GIVEN ENTRIES:

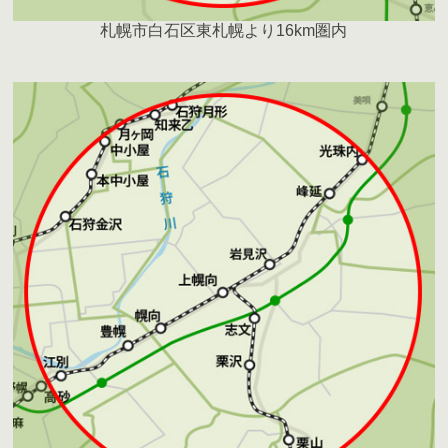
札幌市白石区東札幌より16km圏内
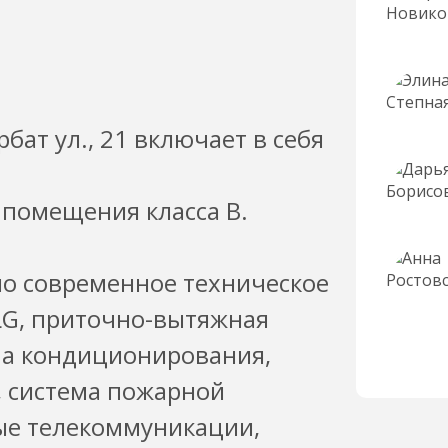
ат ул., 21 включает в себя
 помещения класса B.
ено современное техническое
LG, приточно-вытяжная
ма кондиционирования,
, система пожарной
ые телекоммуникации,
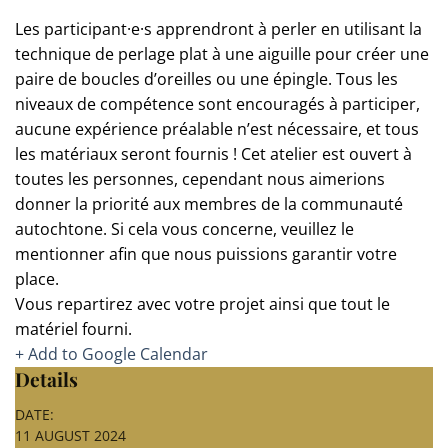
Les participant·e·s apprendront à perler en utilisant la
technique de perlage plat à une aiguille pour créer une
paire de boucles d’oreilles ou une épingle. Tous les
niveaux de compétence sont encouragés à participer,
aucune expérience préalable n’est nécessaire, et tous
les matériaux seront fournis ! Cet atelier est ouvert à
toutes les personnes, cependant nous aimerions
donner la priorité aux membres de la communauté
autochtone. Si cela vous concerne, veuillez le
mentionner afin que nous puissions garantir votre
place.
Vous repartirez avec votre projet ainsi que tout le
matériel fourni.
+ Add to Google Calendar
Details
DATE:
11 AUGUST 2024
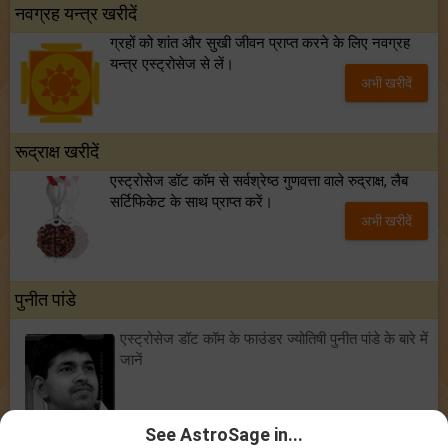
नवग्रह यन्त्र खरीदें
ग्रहों को शांत और सुखी जीवन प्राप्त करने के लिए नवग्रह
यन्त्र एस्ट्रोसेज से लें।
अभी खरीदें
रूद्राक्ष खरीदें
एस्ट्रोसेज डॉट कॉम से सर्वश्रेष्ठ गुणवत्ता वाले रुद्राक्ष, लैब
सर्टिफिकेट के साथ प्राप्त करें।
अभी खरीदें
पुनीत पांडे
एस्ट्रोसेज डॉट कॉम के फाउंडर ज्योतिषी पुनीत पांडे के बारे में
जानें
See AstroSage in...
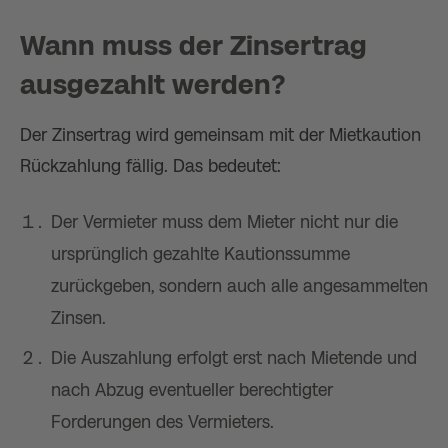
Wann muss der Zinsertrag
ausgezahlt werden?
Der Zinsertrag wird gemeinsam mit der Mietkaution
Rückzahlung fällig. Das bedeutet:
Der Vermieter muss dem Mieter nicht nur die
ursprünglich gezahlte Kautionssumme
zurückgeben, sondern auch alle angesammelten
Zinsen.
Die Auszahlung erfolgt erst nach Mietende und
nach Abzug eventueller berechtigter
Forderungen des Vermieters.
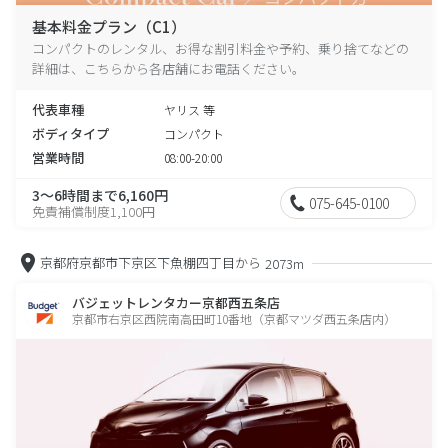
基本料金プラン（C1）
コンパクトのレンタル、お得な割引料金や予約、乗り捨てなどの
詳細は、こちらから各店舗にお電話ください。
代表車種
ヤリス 等
ボディタイプ
コンパクト
営業時間
08:00-20:00
3～6時間まで6,160円
075-645-0100
免責補償制度1,100円
京都府京都市下京区下魚棚四丁目から
2073m
バジェットレンタカー京都西五条店
京都市右京区西院南高田町10番地（京都マツダ西五条店内）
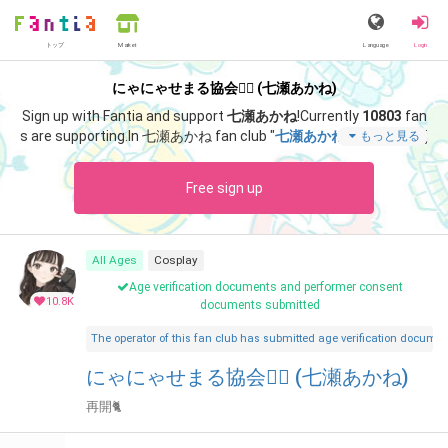
トップ
Language
Login
Market
にゃにゃせまる協会❤️‍🔥 (七瀬あかね)
Sign up with Fantia and support
七瀬あかね
!
Currently
10803
fan
s are supporting.
In 七瀬あかね fan club "
七瀬あかね
", you can enj
もっと見る
oy special content such as "
お久しぶり🥹💭
".
Free sign up
All Ages
Cosplay
Age verification documents and performer consent
10.8K
documents submitted
The operator of this fan club has submitted age verification document
にゃにゃせまる協会❤️‍🔥 (七瀬あかね)
再開🐈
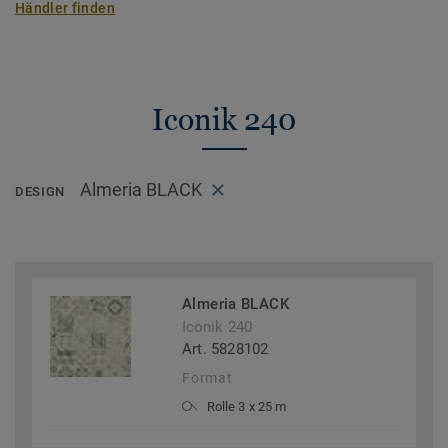
Händler finden
Iconik 240
Almeria BLACK
DESIGN
Almeria BLACK
Iconik 240
Art. 5828102
Format
Rolle 3 x 25 m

EXERCISE INSTRUCTIONS: Please set down exactly the lines from the first line of the data above through the line with "एस्ट्रोसेज डॉट कॉम से", both included, leaving out the pictures.

EXERCISE SOLUTION:
札幌市白石区東札幌より16km圏内
ат ул., 21 включает в себя
 помещения класса B.
ено современное техническое
LG, приточно-вытяжная
ма кондиционирования,
, система пожарной
ые телекоммуникации,
Les participant·e·s apprendront à perler en utilisant la
technique de perlage plat à une aiguille pour créer une
paire de boucles d’oreilles ou une épingle. Tous les
niveaux de compétence sont encouragés à participer,
aucune expérience préalable n’est nécessaire, et tous
les matériaux seront fournis ! Cet atelier est ouvert à
toutes les personnes, cependant nous aimerions
donner la priorité aux membres de la communauté
autochtone. Si cela vous concerne, veuillez le
mentionner afin que nous puissions garantir votre
place.
Vous repartirez avec votre projet ainsi que tout le
matériel fourni.
+ Add to Google Calendar
Details
DATE:
11 AUGUST 2024
नवग्रह यन्त्र खरीदें
ग्रहों को शांत और सुखी जीवन प्राप्त करने के लिए नवग्रह
यन्त्र एस्ट्रोसेज से लें।
अभी खरीदें
रूद्राक्ष खरीदें
एस्ट्रोसेज डॉट कॉम से सर्वश्रेष्ठ गुणवत्ता वाले रुद्राक्ष, लैब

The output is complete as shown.